Communiqué de presse
CHAMBRES
(Destiné exclusivement à l'usage des médias. Document non officiel)
 

La Haye, 9 octobre 2001
P.I.S/ 628F


Jugement portant condamnation dans l’affaire « Čelebići » :

Hazim Delalić condamné à 18 ans d’emprisonnement
Esad Landžo condamné à 15 ans d’emprisonnement
Zdravko Mucić condamné à 9 ans d’emprisonnement

Vous trouverez ci-dessous le résumé du jugement portant condamnation lu par le Juge May, qui présidait la Chambre de première instance III, le mardi 9 octobre 2001.

« La présente audience est consacrée au prononcé des peines révisées ou rajustées par la Chambre de première instance en l'espèce. Ce qui suit est un résumé du jugement écrit et n'en fait pas partie.

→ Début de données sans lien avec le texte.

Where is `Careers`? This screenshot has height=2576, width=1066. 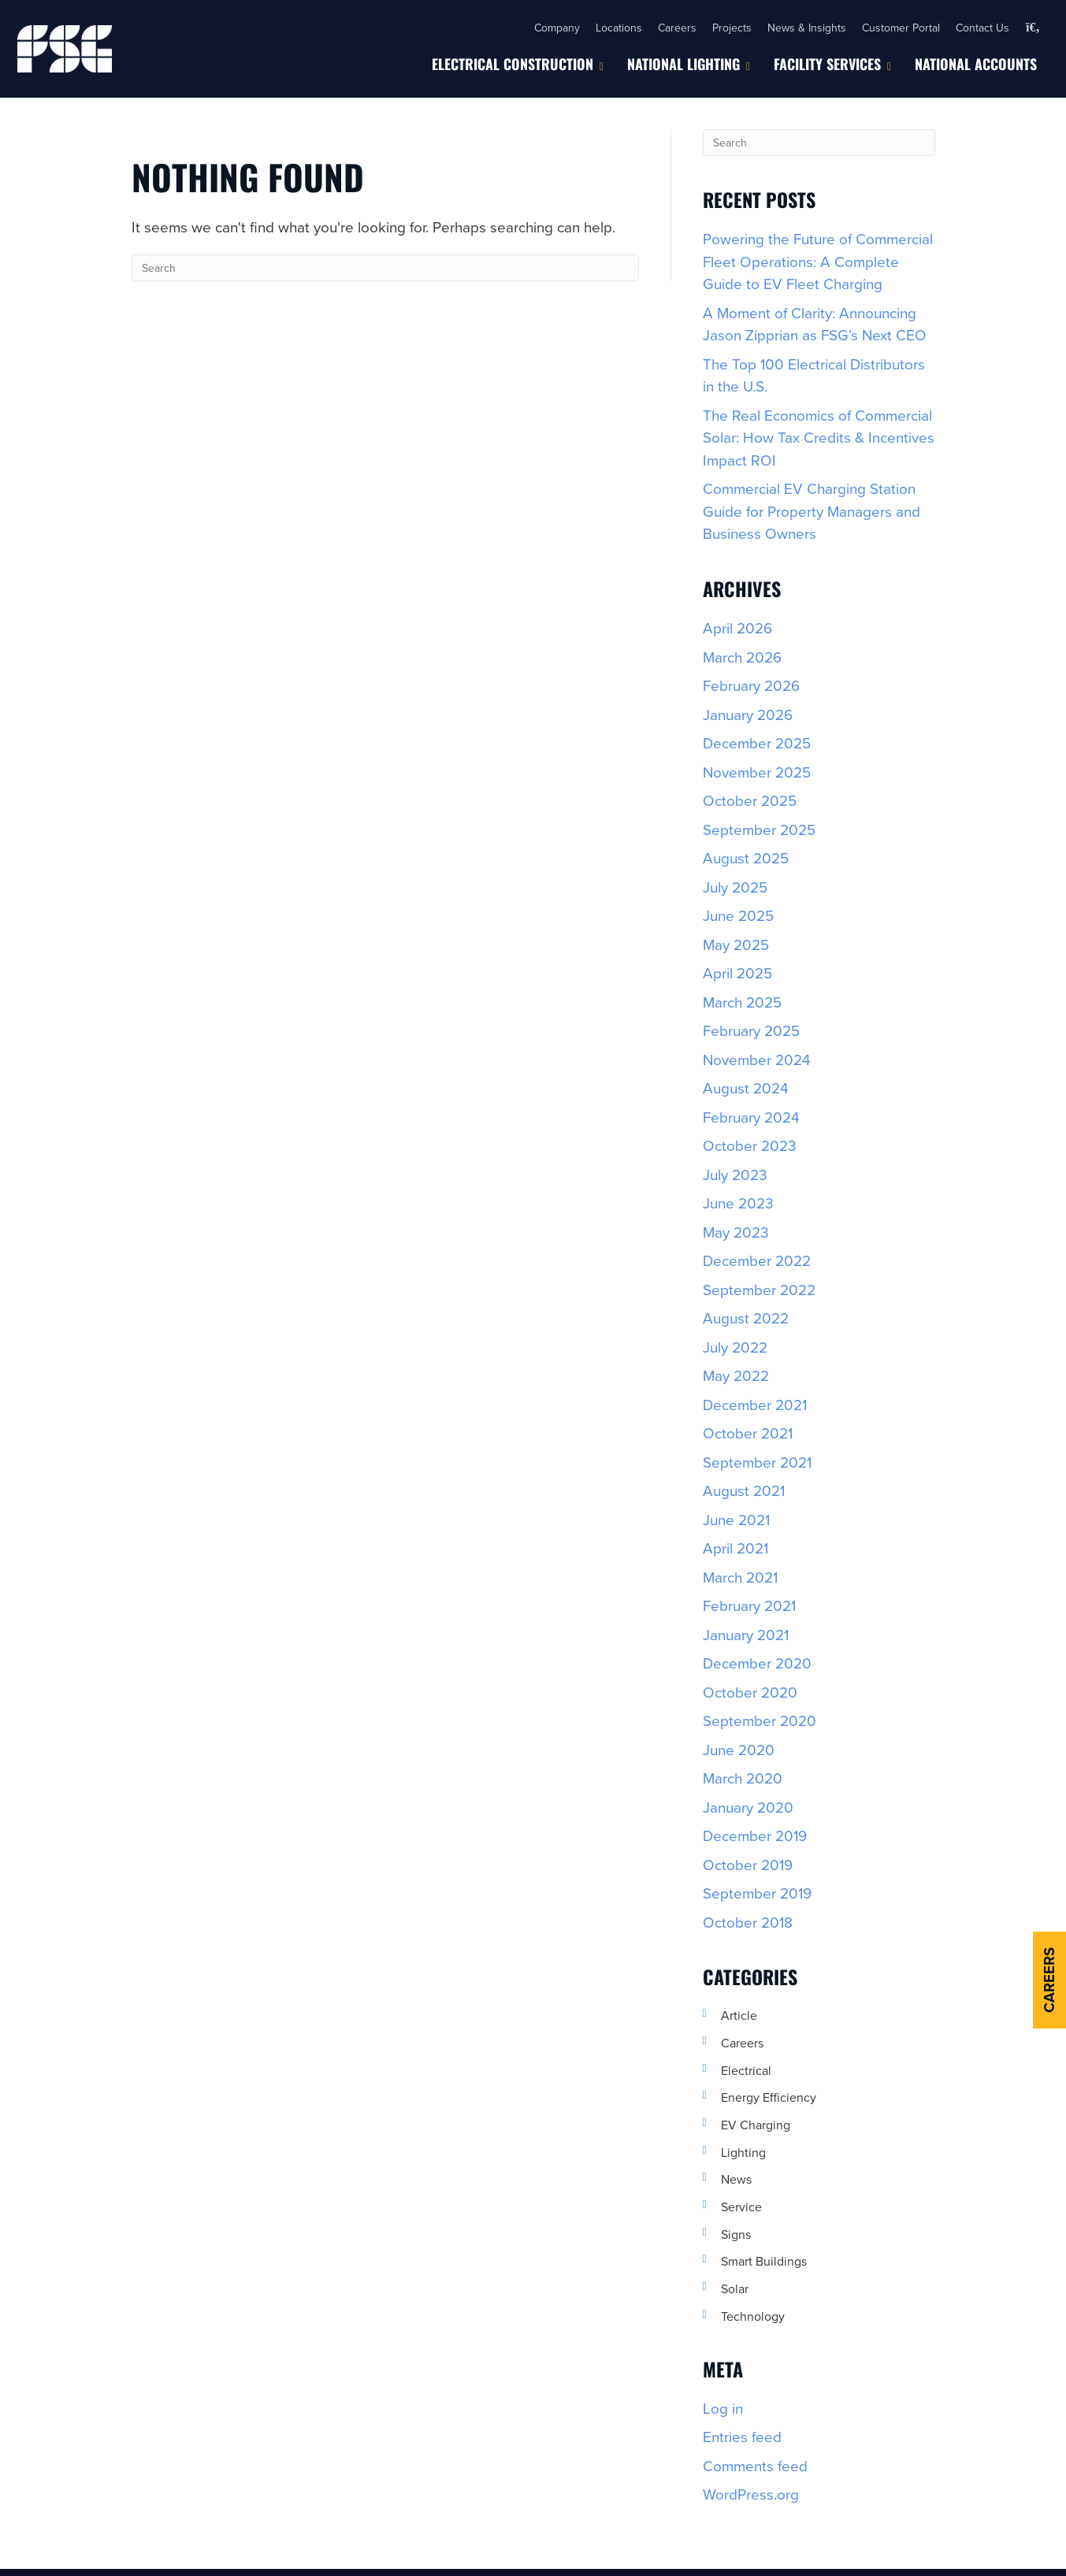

Les accusés avaient été déclarés coupables en novembre 1998 à l'issue d'un procès dont a connu la Chambre de première instance II. La Chambre d'appel a par la suite fait droit aux appels interjetés de la condamnation et de la peine et elle a renvoyé la question de la révision éventuelle des peines prononcées en première instance à l'encontre des trois accusés à une Chambre de première instance.

Contexte

Les accusés ont été jugés en compagnie d'un quatrième homme, Zejnil Delalić, qui a été acquitté. Ils étaient tous les quatre inculpés de nombreux chefs d'infractions graves aux Conventions de Genève de 1949 en vertu de l'article 2 du Statut du Tribunal pénal international et de violations des lois ou coutumes de la guerre, en vertu de l'article 3 du Statut. Les charges retenues avaient pour origine des faits qui s'étaient produits dans le camp de détention de Čelebići en Bosnie-Herzégovine centrale. On a déterminé que les trois accusés avaient joué les rôles suivants:

(a) Zdravko Mucić était commandant du camp et a été déclaré coupable, en tant que supérieur, des crimes commis par ses subordonnés, à savoir pour meurtres, tortures et traitements inhumains ; et il a été déclaré coupable en raison de sa responsabilité individuelle de l'emprisonnement illégal de civils (il a été condamné à une peine unique de sept ans d'emprisonnement).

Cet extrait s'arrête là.